* _Problem requirements_: Restrict the output to the lines below starting at the one that contains "HrTurizam - vaš izvor informacija iz" and ending at the one that contains "poslovnog svijeta hrvatskog turizma.", and restate them word for word, both ends included.

Start of Listed records

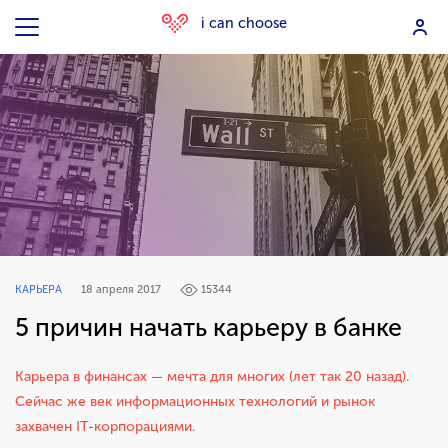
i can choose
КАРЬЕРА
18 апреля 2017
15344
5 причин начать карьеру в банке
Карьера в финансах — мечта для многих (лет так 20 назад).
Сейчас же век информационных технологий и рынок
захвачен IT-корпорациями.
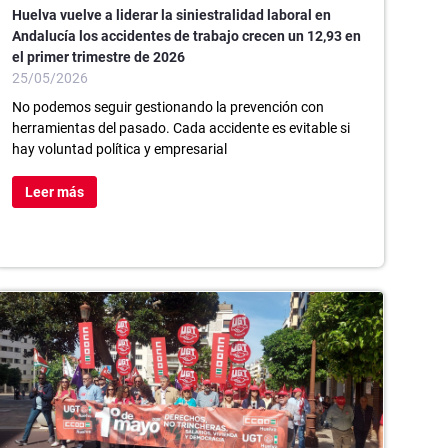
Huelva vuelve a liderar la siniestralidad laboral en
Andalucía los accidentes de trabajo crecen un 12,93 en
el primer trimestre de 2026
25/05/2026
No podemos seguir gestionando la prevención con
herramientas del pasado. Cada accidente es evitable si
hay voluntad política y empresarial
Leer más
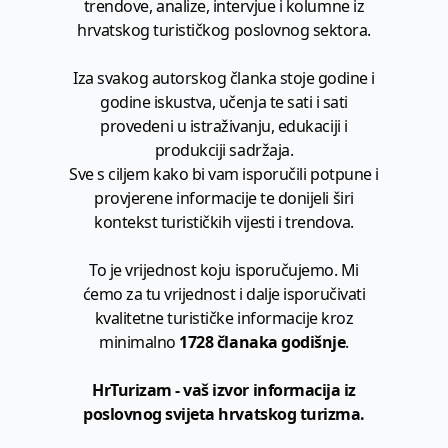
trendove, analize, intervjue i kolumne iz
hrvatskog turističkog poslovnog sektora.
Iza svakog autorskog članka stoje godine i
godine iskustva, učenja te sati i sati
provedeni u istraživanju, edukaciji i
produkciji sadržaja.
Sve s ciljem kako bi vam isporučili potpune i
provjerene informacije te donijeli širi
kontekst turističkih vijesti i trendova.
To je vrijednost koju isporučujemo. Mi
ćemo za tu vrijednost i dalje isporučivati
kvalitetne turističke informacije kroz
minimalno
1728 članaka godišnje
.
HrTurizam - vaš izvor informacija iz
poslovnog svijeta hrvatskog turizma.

End of Listed records
Start of Listed records

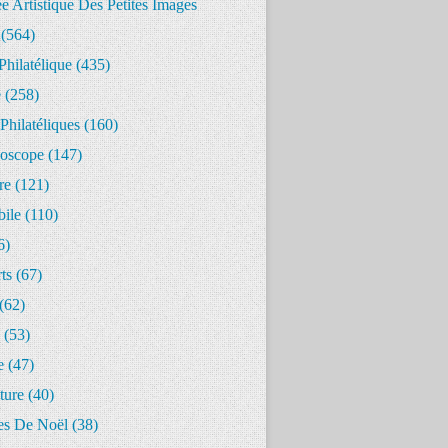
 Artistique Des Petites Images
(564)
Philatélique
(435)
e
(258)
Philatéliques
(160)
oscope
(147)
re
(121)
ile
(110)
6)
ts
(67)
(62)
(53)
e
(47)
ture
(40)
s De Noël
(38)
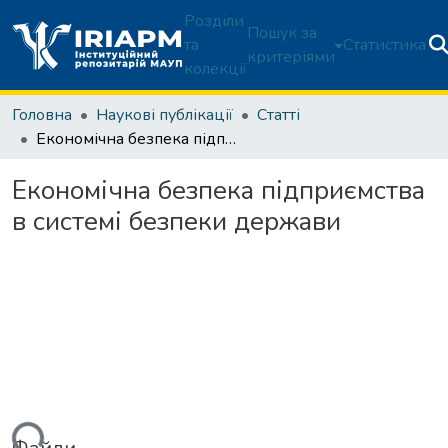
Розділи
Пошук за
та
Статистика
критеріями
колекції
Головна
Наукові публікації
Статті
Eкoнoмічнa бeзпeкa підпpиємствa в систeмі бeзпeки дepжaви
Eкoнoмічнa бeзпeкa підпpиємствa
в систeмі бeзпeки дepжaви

End of Listed records
Start of Listed records

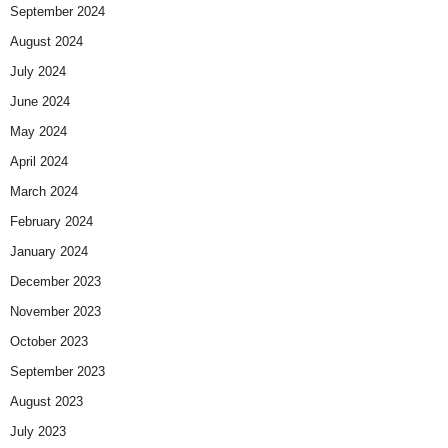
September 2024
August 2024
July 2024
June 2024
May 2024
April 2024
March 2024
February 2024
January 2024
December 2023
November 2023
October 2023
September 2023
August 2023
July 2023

End of Listed records

* _Task solution_:
HrTurizam - vaš izvor informacija iz
poslovnog svijeta hrvatskog turizma.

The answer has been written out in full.